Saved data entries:
§ §

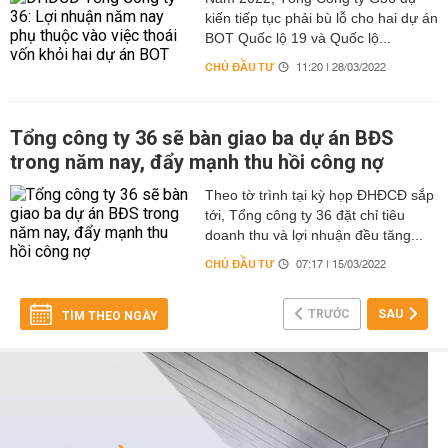
kiến tiếp tục phải bù lỗ cho hai dự án
BOT Quốc lộ 19 và Quốc lộ...
CHỦ ĐẦU TƯ
11:20 | 28/03/2022
Tổng công ty 36 sẽ bàn giao ba dự án BĐS
trong năm nay, đẩy mạnh thu hồi công nợ
Theo tờ trình tại kỳ họp ĐHĐCĐ sắp
tới, Tổng công ty 36 đặt chỉ tiêu
doanh thu và lợi nhuận đều tăng...
CHỦ ĐẦU TƯ
07:17 | 15/03/2022
TRƯỚC
SAU
TÌM THEO NGÀY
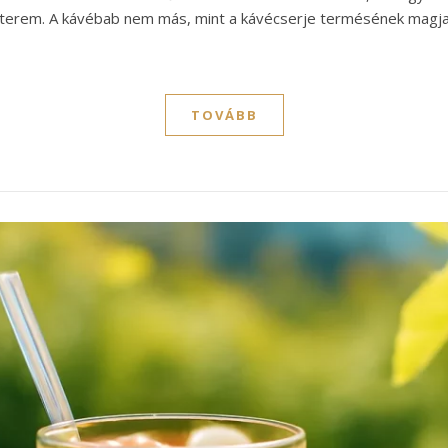
 terem. A kávébab nem más, mint a kávécserje termésének magja
TOVÁBB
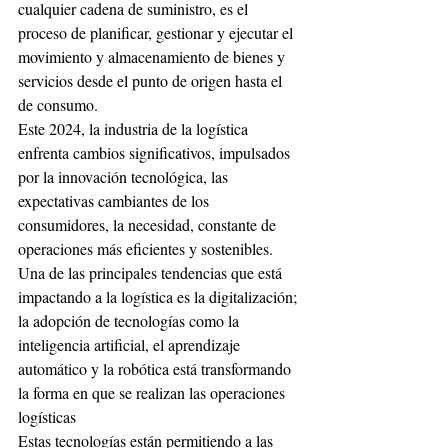
cualquier cadena de suministro, es el 
proceso de planificar, gestionar y ejecutar el 
movimiento y almacenamiento de bienes y 
servicios desde el punto de origen hasta el 
de consumo.
Este 2024, la industria de la logística 
enfrenta cambios significativos, impulsados 
por la innovación tecnológica, las 
expectativas cambiantes de los 
consumidores, la necesidad, constante de 
operaciones más eficientes y sostenibles.
Una de las principales tendencias que está 
impactando a la logística es la digitalización; 
la adopción de tecnologías como la 
inteligencia artificial, el aprendizaje 
automático y la robótica está transformando 
la forma en que se realizan las operaciones 
logísticas
Estas tecnologías están permitiendo a las 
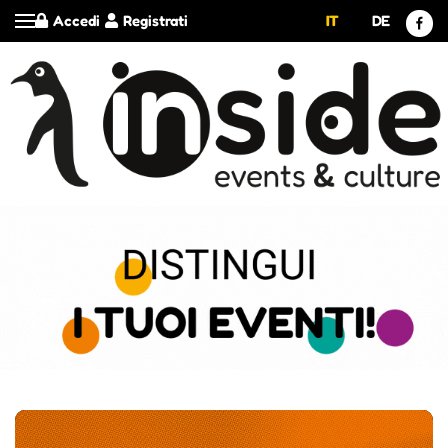
Accedi
Registrati
IT
DE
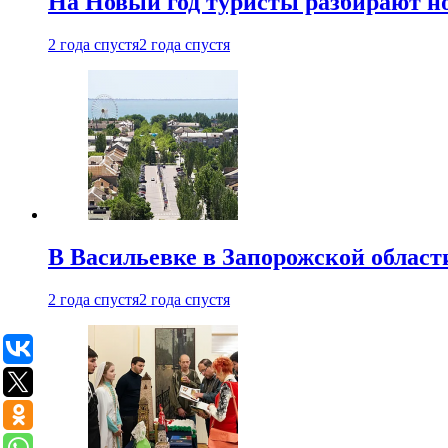
На Новый год туристы разбирают н
2 года спустя
2 года спустя
В Васильевке в Запорожской област
2 года спустя
2 года спустя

§ §

Return every entry unchanged and skip the pictures.

Written response:
kiến tiếp tục phải bù lỗ cho hai dự án
BOT Quốc lộ 19 và Quốc lộ...
CHỦ ĐẦU TƯ
11:20 | 28/03/2022
Tổng công ty 36 sẽ bàn giao ba dự án BĐS
trong năm nay, đẩy mạnh thu hồi công nợ
Theo tờ trình tại kỳ họp ĐHĐCĐ sắp
tới, Tổng công ty 36 đặt chỉ tiêu
doanh thu và lợi nhuận đều tăng...
CHỦ ĐẦU TƯ
07:17 | 15/03/2022
TRƯỚC
SAU
TÌM THEO NGÀY
 terem. A kávébab nem más, mint a kávécserje termésének magja
TOVÁBB
cualquier cadena de suministro, es el 
proceso de planificar, gestionar y ejecutar el 
movimiento y almacenamiento de bienes y 
servicios desde el punto de origen hasta el 
de consumo.
Este 2024, la industria de la logística 
enfrenta cambios significativos, impulsados 
por la innovación tecnológica, las 
expectativas cambiantes de los 
consumidores, la necesidad, constante de 
operaciones más eficientes y sostenibles.
Una de las principales tendencias que está 
impactando a la logística es la digitalización; 
la adopción de tecnologías como la 
inteligencia artificial, el aprendizaje 
automático y la robótica está transformando 
la forma en que se realizan las operaciones 
logísticas
Estas tecnologías están permitiendo a las 
Accedi
Registrati
IT
DE
На Новый год туристы разбирают н
2 года спустя
2 года спустя
В Васильевке в Запорожской област
2 года спустя
2 года спустя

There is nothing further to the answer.